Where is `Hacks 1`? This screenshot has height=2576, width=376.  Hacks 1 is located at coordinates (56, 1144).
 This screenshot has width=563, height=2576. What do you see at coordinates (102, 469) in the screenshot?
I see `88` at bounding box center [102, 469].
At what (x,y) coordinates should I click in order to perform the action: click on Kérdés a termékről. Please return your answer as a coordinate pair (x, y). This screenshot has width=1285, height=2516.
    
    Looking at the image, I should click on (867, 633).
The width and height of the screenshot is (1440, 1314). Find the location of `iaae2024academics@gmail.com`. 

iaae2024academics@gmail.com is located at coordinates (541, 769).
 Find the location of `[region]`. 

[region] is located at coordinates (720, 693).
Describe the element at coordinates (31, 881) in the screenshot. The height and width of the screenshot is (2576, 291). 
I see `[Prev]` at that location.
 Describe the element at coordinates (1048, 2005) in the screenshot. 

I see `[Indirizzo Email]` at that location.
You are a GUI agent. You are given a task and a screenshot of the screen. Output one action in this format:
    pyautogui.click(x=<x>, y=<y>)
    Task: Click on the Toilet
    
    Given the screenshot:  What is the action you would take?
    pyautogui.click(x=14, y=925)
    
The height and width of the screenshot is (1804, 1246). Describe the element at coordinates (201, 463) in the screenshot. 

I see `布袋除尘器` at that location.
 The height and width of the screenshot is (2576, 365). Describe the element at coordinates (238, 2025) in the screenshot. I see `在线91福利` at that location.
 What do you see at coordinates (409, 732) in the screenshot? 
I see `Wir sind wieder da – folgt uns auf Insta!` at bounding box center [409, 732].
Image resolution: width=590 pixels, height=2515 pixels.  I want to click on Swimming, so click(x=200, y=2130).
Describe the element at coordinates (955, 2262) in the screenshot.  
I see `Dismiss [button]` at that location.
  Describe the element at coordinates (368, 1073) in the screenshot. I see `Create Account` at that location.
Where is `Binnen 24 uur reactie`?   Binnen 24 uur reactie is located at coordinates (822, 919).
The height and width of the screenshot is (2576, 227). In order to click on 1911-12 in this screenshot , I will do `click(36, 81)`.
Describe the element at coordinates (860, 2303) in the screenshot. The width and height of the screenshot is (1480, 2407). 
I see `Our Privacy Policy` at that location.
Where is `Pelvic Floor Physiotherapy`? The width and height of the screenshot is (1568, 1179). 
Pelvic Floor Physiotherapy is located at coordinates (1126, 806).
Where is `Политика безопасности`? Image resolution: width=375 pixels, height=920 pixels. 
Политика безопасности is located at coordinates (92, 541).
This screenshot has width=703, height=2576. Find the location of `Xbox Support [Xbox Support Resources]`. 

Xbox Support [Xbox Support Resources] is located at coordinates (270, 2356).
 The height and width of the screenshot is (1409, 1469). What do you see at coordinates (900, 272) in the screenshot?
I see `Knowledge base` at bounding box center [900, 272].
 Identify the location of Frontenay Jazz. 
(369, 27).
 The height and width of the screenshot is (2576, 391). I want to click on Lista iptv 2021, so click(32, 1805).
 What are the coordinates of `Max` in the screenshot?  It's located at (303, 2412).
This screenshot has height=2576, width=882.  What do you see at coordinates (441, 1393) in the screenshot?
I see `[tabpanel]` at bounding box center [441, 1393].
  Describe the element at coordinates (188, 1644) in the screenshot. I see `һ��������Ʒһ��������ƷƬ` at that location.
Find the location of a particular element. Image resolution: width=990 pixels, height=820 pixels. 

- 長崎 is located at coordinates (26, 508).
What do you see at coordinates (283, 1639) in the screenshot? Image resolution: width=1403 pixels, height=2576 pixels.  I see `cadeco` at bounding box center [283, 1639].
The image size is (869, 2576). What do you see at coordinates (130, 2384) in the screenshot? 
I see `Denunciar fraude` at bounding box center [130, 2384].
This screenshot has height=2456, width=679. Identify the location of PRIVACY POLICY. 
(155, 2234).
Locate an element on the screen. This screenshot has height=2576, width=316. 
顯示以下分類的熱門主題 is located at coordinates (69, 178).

*****

**EXERCISE DETAILS**: Extract from the records above the lines from the one containing "Identify the location of Frontenay Jazz." to the one containing "What are the", both lines included, exactly as they appear and with nothing else.

**RESPONSE TO THIS TASK**:
 Identify the location of Frontenay Jazz. 
(369, 27).
 The height and width of the screenshot is (2576, 391). I want to click on Lista iptv 2021, so click(32, 1805).
 What are the coordinates of `Max` in the screenshot?  It's located at (303, 2412).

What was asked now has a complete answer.